● Task item
Find the string "janvier" in the data, then copy every line where it is found.

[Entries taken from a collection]
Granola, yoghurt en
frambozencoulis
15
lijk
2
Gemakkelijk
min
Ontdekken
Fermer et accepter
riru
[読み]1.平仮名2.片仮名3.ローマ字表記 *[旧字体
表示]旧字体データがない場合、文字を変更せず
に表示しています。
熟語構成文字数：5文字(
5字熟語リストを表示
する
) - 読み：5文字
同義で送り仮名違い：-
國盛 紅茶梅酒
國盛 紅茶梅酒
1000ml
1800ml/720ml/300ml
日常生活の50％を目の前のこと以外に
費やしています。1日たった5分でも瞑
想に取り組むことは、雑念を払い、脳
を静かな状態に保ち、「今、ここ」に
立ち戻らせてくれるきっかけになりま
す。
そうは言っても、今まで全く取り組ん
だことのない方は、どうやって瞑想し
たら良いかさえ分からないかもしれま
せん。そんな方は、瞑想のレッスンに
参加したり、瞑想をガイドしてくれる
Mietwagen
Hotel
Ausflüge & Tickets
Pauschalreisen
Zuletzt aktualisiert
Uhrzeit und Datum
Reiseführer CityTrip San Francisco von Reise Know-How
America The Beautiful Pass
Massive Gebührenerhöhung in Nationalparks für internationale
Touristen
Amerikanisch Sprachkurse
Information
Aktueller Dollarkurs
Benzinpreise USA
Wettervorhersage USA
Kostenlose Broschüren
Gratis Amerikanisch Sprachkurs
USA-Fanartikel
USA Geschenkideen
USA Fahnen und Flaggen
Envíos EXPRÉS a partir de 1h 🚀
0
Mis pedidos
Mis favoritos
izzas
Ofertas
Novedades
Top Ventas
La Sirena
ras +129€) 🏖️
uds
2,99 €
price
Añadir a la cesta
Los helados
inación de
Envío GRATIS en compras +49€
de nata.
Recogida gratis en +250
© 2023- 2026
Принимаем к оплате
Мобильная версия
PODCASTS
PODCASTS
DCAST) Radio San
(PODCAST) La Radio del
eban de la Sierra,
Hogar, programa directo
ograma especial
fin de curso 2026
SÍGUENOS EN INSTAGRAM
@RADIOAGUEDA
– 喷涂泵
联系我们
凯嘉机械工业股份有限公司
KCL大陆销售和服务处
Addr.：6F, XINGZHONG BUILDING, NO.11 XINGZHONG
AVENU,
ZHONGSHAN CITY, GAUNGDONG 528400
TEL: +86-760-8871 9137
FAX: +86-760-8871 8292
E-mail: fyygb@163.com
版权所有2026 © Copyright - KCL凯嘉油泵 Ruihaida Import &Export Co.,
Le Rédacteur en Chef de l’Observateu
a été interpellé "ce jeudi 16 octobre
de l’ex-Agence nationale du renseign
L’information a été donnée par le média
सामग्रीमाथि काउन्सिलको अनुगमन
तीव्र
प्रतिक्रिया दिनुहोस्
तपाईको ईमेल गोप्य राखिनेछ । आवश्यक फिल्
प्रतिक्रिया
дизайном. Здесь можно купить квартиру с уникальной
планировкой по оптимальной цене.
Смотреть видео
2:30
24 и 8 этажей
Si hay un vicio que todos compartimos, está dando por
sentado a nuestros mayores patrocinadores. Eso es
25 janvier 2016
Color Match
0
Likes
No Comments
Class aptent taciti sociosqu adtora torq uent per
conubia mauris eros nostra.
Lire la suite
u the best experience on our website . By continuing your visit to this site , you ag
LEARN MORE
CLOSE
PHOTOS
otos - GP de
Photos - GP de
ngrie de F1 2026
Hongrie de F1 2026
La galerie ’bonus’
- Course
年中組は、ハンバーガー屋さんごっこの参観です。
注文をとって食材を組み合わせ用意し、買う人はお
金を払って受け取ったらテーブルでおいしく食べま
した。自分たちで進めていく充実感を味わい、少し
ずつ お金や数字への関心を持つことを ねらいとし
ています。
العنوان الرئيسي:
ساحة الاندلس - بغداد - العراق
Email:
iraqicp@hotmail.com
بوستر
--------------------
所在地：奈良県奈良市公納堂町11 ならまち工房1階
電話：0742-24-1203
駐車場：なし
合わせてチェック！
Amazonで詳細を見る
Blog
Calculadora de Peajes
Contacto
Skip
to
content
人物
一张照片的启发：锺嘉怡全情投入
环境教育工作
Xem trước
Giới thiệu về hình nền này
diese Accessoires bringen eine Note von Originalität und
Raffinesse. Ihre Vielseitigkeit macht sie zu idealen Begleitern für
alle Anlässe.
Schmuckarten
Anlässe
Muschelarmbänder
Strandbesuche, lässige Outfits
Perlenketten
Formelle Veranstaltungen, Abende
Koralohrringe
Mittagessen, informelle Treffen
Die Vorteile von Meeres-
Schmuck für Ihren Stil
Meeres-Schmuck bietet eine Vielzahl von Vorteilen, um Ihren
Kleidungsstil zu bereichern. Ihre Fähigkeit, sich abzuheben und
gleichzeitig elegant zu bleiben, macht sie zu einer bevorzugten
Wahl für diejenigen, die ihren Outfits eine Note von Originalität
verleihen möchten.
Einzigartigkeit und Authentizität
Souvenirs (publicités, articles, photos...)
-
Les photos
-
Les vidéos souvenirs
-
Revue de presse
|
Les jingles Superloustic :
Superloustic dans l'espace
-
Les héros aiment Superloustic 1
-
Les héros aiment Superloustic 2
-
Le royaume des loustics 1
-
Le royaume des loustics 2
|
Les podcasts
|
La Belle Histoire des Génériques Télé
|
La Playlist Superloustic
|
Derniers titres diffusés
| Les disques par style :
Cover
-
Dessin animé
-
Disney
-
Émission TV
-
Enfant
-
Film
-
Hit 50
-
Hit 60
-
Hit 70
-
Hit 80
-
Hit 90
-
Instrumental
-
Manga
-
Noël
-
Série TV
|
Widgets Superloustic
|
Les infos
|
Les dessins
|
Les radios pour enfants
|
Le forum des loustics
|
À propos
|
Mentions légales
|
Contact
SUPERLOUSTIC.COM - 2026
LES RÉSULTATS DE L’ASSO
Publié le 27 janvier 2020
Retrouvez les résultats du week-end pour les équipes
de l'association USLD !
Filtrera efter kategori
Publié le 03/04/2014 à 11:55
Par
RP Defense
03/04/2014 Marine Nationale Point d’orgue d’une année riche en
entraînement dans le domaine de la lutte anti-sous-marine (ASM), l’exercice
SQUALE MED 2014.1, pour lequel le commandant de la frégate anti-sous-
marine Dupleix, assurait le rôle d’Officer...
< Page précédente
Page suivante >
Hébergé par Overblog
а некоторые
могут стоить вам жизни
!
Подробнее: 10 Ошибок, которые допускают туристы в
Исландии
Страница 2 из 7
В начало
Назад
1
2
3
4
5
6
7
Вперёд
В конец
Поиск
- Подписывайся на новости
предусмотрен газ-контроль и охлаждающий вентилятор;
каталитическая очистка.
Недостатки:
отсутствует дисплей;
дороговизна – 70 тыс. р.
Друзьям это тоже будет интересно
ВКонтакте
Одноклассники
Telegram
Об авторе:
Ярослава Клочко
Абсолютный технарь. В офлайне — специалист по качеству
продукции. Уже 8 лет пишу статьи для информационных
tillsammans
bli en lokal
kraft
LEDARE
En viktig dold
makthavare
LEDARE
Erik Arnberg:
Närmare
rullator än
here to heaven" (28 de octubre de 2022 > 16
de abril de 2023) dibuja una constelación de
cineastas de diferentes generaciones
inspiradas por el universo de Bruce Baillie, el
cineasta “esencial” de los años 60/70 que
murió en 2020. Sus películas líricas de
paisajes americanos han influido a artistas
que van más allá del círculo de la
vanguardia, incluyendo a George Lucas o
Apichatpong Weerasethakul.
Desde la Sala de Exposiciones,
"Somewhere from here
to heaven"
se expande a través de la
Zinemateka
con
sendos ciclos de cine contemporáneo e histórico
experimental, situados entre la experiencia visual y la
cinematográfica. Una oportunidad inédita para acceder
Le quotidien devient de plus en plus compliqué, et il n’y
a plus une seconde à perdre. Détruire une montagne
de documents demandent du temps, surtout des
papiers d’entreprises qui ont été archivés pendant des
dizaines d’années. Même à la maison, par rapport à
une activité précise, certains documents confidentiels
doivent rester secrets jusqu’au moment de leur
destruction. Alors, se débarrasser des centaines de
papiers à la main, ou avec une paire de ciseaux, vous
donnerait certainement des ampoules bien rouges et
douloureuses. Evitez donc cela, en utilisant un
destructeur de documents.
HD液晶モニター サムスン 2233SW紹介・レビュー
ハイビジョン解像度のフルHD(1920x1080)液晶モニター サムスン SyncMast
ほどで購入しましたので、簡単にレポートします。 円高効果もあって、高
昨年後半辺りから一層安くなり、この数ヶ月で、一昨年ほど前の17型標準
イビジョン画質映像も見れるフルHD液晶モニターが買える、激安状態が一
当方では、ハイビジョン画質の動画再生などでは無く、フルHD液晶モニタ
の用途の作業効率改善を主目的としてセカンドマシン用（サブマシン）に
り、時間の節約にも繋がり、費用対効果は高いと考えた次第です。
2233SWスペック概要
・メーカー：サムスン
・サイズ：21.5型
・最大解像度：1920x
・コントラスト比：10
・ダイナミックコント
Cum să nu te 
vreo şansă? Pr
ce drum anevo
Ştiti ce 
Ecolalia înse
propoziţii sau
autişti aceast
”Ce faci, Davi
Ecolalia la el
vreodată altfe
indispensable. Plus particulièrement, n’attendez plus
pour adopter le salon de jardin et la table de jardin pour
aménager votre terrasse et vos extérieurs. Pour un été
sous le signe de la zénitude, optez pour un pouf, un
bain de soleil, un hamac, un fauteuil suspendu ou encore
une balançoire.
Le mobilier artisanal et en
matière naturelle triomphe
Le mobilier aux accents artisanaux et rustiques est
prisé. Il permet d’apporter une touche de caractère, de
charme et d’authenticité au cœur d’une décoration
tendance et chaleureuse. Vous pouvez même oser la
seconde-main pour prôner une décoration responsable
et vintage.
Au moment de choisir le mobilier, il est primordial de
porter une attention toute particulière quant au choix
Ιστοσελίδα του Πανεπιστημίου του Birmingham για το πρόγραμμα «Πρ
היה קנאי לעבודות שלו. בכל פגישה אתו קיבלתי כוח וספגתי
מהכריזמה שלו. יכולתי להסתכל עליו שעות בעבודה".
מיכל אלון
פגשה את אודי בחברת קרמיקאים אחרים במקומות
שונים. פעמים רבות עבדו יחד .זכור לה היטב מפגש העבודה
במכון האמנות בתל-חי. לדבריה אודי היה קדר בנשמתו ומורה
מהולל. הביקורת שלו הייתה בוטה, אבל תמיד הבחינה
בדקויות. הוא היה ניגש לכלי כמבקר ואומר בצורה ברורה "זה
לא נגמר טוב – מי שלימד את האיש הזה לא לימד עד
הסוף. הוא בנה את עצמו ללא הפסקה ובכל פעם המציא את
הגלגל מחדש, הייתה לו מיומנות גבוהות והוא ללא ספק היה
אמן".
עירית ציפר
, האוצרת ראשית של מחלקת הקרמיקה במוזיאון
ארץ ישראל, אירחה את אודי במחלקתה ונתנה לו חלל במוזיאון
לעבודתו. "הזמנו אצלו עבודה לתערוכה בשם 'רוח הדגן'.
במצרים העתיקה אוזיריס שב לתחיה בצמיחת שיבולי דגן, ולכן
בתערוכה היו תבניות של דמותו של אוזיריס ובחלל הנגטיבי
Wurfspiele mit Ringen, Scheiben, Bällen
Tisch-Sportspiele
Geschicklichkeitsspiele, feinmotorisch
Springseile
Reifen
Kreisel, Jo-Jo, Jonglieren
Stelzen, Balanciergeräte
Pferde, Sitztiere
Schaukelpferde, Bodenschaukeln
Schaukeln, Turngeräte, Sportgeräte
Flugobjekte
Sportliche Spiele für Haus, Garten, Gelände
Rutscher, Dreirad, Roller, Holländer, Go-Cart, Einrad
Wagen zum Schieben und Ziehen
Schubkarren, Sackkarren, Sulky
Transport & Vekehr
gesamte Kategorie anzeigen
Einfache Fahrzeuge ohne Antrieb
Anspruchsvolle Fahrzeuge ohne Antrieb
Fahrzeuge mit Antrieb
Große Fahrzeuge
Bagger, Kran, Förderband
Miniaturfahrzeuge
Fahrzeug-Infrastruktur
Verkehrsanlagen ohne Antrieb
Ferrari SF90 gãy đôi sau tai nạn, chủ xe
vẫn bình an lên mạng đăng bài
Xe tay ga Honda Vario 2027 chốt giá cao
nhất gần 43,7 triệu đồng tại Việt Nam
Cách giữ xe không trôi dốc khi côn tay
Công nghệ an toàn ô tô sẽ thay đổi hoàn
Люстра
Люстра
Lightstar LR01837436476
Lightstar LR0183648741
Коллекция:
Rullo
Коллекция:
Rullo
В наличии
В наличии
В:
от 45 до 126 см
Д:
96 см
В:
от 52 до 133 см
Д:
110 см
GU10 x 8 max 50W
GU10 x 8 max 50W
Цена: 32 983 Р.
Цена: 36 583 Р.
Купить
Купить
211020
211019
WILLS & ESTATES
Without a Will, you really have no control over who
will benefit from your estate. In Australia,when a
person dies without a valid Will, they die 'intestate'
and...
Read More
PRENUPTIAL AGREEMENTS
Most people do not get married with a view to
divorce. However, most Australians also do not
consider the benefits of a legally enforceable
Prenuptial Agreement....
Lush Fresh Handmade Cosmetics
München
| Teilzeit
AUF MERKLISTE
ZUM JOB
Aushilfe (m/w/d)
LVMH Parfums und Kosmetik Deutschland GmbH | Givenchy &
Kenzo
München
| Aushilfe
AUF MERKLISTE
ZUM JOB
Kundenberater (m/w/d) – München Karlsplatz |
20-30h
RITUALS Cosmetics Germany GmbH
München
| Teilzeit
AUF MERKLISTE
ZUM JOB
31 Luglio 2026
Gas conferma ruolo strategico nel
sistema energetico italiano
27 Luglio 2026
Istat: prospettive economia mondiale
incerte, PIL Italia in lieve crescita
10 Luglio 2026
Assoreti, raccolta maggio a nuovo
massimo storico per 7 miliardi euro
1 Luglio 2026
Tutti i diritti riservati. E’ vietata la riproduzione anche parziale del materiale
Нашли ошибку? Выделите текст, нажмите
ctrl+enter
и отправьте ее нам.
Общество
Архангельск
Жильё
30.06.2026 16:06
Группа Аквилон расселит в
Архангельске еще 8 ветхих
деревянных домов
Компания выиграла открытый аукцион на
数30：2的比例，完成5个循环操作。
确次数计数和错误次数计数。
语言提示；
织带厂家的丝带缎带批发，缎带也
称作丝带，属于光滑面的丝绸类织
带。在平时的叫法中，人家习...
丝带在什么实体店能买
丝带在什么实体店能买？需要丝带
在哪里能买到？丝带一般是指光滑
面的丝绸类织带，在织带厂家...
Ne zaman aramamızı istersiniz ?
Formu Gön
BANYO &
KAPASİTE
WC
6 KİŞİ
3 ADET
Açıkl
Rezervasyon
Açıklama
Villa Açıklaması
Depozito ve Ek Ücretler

● Exercise solution
25 janvier 2016
Publié le 27 janvier 2020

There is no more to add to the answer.